Datasets

Datasets are a prerequisite to any further efforts, as they are required for both model building and forecasting/anomaly detection.

Datasets-screen

On the main Datasets-screen, a list of available (i.e. already uploaded) datasets is displayed. The table below gives an overview of the parameters that are shown to describe a dataset:

Parameter Meaning
Name A name the user gives to a new dataset when creating it
ID A numeric identifier assigned to a dataset by TIMTM Studio upon its creation
Predictors The amount of predictors in the dataset
Records The amount of records (rows) in the dataset, i.e. the length of the dataset
Sampling Rate The time between subsequent observations in the dataset
Target The name of the target variable
Last Updated The date and time of the latest update of the dataset
Last Target The date and time of the latest value for the target variable

Actions regarding datasets

Users can manage datasets on the Datasets-screen. A user can perform the following actions on this screen:

  • browse/see the list of existing datasets,
  • see a basic description of each dataset,
  • inspect a dataset by displaying line-charts per vector (column),
  • search for a dataset by name,
  • upload a new dataset,
  • update an existing dataset and
  • delete an existing dataset.

Some of these actions are explained in more detail below.

Uploading a new dataset

To upload a new dataset, a user has to go through the following steps:

  1. Click the "Add New Dataset"-button in the top right corner of the screen.
  2. Type in the desired name for the dataset.
  3. Select either the CSV-tab or the SQL-tab, depending on the data source.
  4. Define the details for the dataset as follows:
  5. CSV-file

    image61.png

    Click the "Browse"-button and select the file to be uploaded. The selected CSV-file must meet the following criteria:

    • ";" or "," must be used as column separator,
    • "." must be used as decimal places separator,
    • the first column must contain the timestamps formatted in ISO 8601 as "YYYY-MM-DD hh:mm:ss" in UTC,
    • the second column must contain the target variable (i.e. the variable to be predicted),
    • the remaining columns contain predictors and
    • ideally, the dataset is continuous.
    • SQL

    image62.png

    Enter the following details:

    • the name of the dataset,
    • the database management system (currently PostgreSQL, MySQL/MariaDB and Microsoft SQL are supported),
    • the host: the name of the server the database is running on,
    • the port: the server port under which the database is available (default values typically are 5432 for PostgreSQL, 3306 for MySQL/MariaDB and 1433 for Microsoft SQL),
    • the username,
    • the password,
    • the name of the database and
    • the name of the table.
    • Click the "Add Dataset"-button to upload the selected dataset into TIM Studio.

Inspecting a dataset

To inspect a dataset, a user should click the >-icon next to it (in the View"-column) in the list of available datasets. The area with the line chart will then be expanded below. Below the chart, boxes with the name of the target variable and the different predictors in the dataset are displayed. To switch individual variables that are rendered in the chart on and off, select or deselect them. To zoom in to a specific interval, select a particular area in a chart (press the left mouse button, hold, drag and release). To zoom out, double click anywhere in the chart.

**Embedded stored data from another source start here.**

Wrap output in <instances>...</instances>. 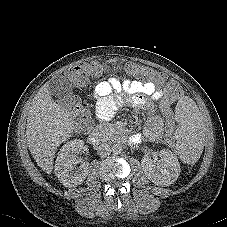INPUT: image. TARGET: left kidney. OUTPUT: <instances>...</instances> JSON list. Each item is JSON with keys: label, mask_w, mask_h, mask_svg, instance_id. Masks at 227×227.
Masks as SVG:
<instances>
[{"label": "left kidney", "mask_w": 227, "mask_h": 227, "mask_svg": "<svg viewBox=\"0 0 227 227\" xmlns=\"http://www.w3.org/2000/svg\"><path fill=\"white\" fill-rule=\"evenodd\" d=\"M160 160L157 162L151 159L144 160L145 175L155 184L169 186L180 175L181 168L177 157L169 150L159 151Z\"/></svg>", "instance_id": "1"}]
</instances>
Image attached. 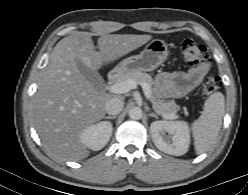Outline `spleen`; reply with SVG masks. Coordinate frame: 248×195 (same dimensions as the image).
<instances>
[{"label":"spleen","instance_id":"1","mask_svg":"<svg viewBox=\"0 0 248 195\" xmlns=\"http://www.w3.org/2000/svg\"><path fill=\"white\" fill-rule=\"evenodd\" d=\"M225 111L224 95L215 92L205 101L203 114L192 123L197 154L207 152L216 142Z\"/></svg>","mask_w":248,"mask_h":195}]
</instances>
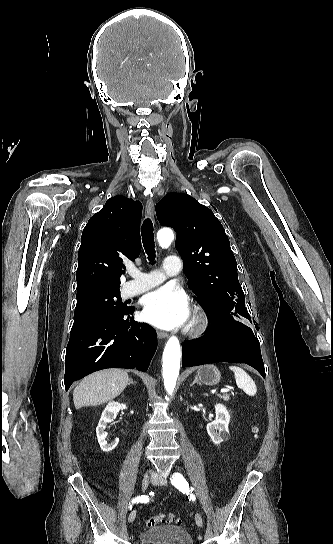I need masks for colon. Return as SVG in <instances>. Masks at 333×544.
I'll return each mask as SVG.
<instances>
[{
  "label": "colon",
  "instance_id": "1",
  "mask_svg": "<svg viewBox=\"0 0 333 544\" xmlns=\"http://www.w3.org/2000/svg\"><path fill=\"white\" fill-rule=\"evenodd\" d=\"M257 433H258V428H254V436H257ZM167 522L180 523V521L173 514H170L168 516H165V515L151 516L146 519L145 524L147 527H155L157 525L167 523Z\"/></svg>",
  "mask_w": 333,
  "mask_h": 544
}]
</instances>
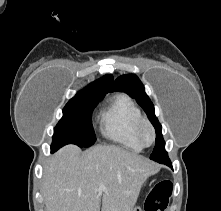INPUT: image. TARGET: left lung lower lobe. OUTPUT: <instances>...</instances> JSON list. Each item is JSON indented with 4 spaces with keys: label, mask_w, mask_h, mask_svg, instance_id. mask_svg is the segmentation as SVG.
Segmentation results:
<instances>
[{
    "label": "left lung lower lobe",
    "mask_w": 221,
    "mask_h": 211,
    "mask_svg": "<svg viewBox=\"0 0 221 211\" xmlns=\"http://www.w3.org/2000/svg\"><path fill=\"white\" fill-rule=\"evenodd\" d=\"M160 163H162V164H166V165H168V166L172 167L171 162H170V160H169V159L162 160Z\"/></svg>",
    "instance_id": "obj_1"
}]
</instances>
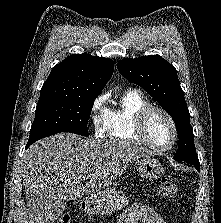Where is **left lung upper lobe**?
<instances>
[{
    "mask_svg": "<svg viewBox=\"0 0 221 223\" xmlns=\"http://www.w3.org/2000/svg\"><path fill=\"white\" fill-rule=\"evenodd\" d=\"M119 72L146 90L173 118L179 137L175 160L200 165L194 145L190 114L175 67L159 55L123 59Z\"/></svg>",
    "mask_w": 221,
    "mask_h": 223,
    "instance_id": "left-lung-upper-lobe-1",
    "label": "left lung upper lobe"
}]
</instances>
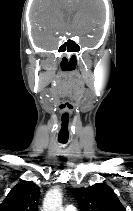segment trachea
<instances>
[{"label": "trachea", "instance_id": "obj_1", "mask_svg": "<svg viewBox=\"0 0 133 211\" xmlns=\"http://www.w3.org/2000/svg\"><path fill=\"white\" fill-rule=\"evenodd\" d=\"M59 142L62 143V144L67 143V141H62V140H59Z\"/></svg>", "mask_w": 133, "mask_h": 211}]
</instances>
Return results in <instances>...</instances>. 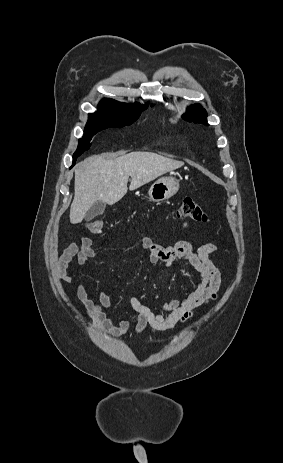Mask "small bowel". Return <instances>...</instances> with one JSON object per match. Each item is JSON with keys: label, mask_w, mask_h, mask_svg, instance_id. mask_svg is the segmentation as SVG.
<instances>
[{"label": "small bowel", "mask_w": 283, "mask_h": 463, "mask_svg": "<svg viewBox=\"0 0 283 463\" xmlns=\"http://www.w3.org/2000/svg\"><path fill=\"white\" fill-rule=\"evenodd\" d=\"M186 227V224H183ZM141 247L149 252L150 264L162 263L170 266L176 259L187 261L199 274L197 286L183 298L164 302L161 312H157L141 303L137 298L130 300V306L137 313L138 319L135 332L140 334L149 328L152 332L167 331L175 328L179 323L189 319L200 306L214 300L221 286V272L211 260V255L217 250L215 244L206 243L194 249L188 241H180L173 246H162L155 243L149 236L141 235ZM96 256L89 238H83L80 245L70 243L57 261L60 278L66 283H72L70 266L75 260L80 267H87L91 258ZM78 299L84 304L87 313L95 324L105 329L113 336H120L129 330V322L120 319L114 324L103 312L112 308L110 298L100 292L96 299L90 298L83 283L76 288Z\"/></svg>", "instance_id": "1"}]
</instances>
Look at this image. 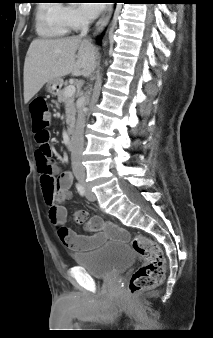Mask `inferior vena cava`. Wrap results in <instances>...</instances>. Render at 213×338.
<instances>
[{"label": "inferior vena cava", "instance_id": "inferior-vena-cava-1", "mask_svg": "<svg viewBox=\"0 0 213 338\" xmlns=\"http://www.w3.org/2000/svg\"><path fill=\"white\" fill-rule=\"evenodd\" d=\"M88 31H89V20L84 19L82 24V30L79 37L86 36ZM84 127H85V114L83 111V106H81L78 110V117L71 148L72 170L74 176L78 180L85 179V168L82 165V152L84 149Z\"/></svg>", "mask_w": 213, "mask_h": 338}]
</instances>
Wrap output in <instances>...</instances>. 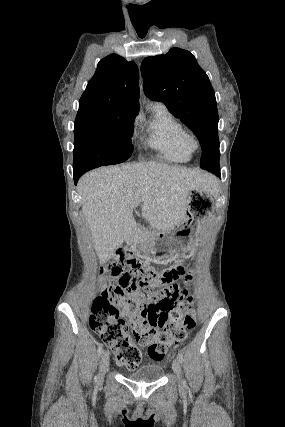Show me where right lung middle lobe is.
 Instances as JSON below:
<instances>
[{
	"label": "right lung middle lobe",
	"instance_id": "dd1d6c3e",
	"mask_svg": "<svg viewBox=\"0 0 285 427\" xmlns=\"http://www.w3.org/2000/svg\"><path fill=\"white\" fill-rule=\"evenodd\" d=\"M134 118L75 123L73 171L126 161L132 153Z\"/></svg>",
	"mask_w": 285,
	"mask_h": 427
}]
</instances>
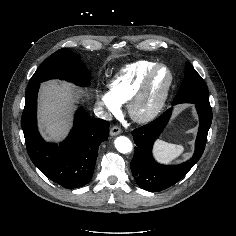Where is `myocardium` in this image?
Returning a JSON list of instances; mask_svg holds the SVG:
<instances>
[{"label":"myocardium","mask_w":236,"mask_h":236,"mask_svg":"<svg viewBox=\"0 0 236 236\" xmlns=\"http://www.w3.org/2000/svg\"><path fill=\"white\" fill-rule=\"evenodd\" d=\"M160 70H165L167 72L168 78L165 84V87L158 98V100L155 102V104L148 110L142 111L141 105L147 95L148 89L150 87V84L154 78V76L159 72ZM173 85V74L169 67H167L164 64H157L154 66L144 77L143 81L141 82L139 88L131 98V100L128 103V113L130 117L137 123L145 124L153 121L158 117V115L163 110L169 93L171 91Z\"/></svg>","instance_id":"myocardium-1"}]
</instances>
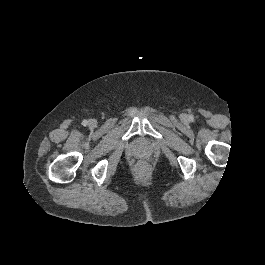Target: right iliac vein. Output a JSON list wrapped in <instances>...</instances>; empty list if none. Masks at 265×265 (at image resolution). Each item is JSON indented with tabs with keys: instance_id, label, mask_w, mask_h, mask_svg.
Here are the masks:
<instances>
[{
	"instance_id": "1",
	"label": "right iliac vein",
	"mask_w": 265,
	"mask_h": 265,
	"mask_svg": "<svg viewBox=\"0 0 265 265\" xmlns=\"http://www.w3.org/2000/svg\"><path fill=\"white\" fill-rule=\"evenodd\" d=\"M88 126H89L90 128H94V127H96V126H97V121H96L95 119H90V120L88 121Z\"/></svg>"
}]
</instances>
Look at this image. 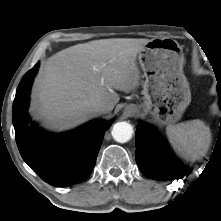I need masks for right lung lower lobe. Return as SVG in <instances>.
Masks as SVG:
<instances>
[{
  "label": "right lung lower lobe",
  "instance_id": "right-lung-lower-lobe-1",
  "mask_svg": "<svg viewBox=\"0 0 221 221\" xmlns=\"http://www.w3.org/2000/svg\"><path fill=\"white\" fill-rule=\"evenodd\" d=\"M39 62L22 78L13 103V125L24 161L47 183L69 186L85 180L92 172L105 131L112 121L95 120L63 133L45 132L30 121L28 103Z\"/></svg>",
  "mask_w": 221,
  "mask_h": 221
}]
</instances>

Updating an existing dataset

A CSV-file

To update an existing dataset by use of a CSV-file, a user has to go through the following steps:

  1. In the list of datasets, click the arrow-icon (image76.png) next to the relevant dataset in the "Update"-column (i.e. the last column).
  2. In the dialogue-window, select the file to be uploaded.
  3. The newly uploaded dataset will then replace the existing one.

SQL

To update an existing dataset by use of SQL, a user has to go through the following steps:

  1. In the list of datasets, click the arrow-icon (image76.png) next to the relevant dataset in the "Update"-column (i.e. the last column).
  2. The dataset is updated from the SQL source following these rules:
  3. If the timestamp of the data point in the SQL table (i.e. the row) is already present in the dataset in TIMTM Studio, then the datapoint in TIMTM Studio is updated with the new value.
  4. If the timestamp of the data point in the SQL table (i.e. the row) is not yet present in the dataset in TIMTM Studio, then this data point is added to TIMTM Studio dataset.

Deleting an existing dataset

To delete an exiting dataset, a user has to go through the following steps:

  1. In the list of datasets, click the bin-icon (image55.png) next to the relevant dataset in the "Update"-column (i.e. the last column).
  2. Confirm the deletion by clicking the "Delete"-button.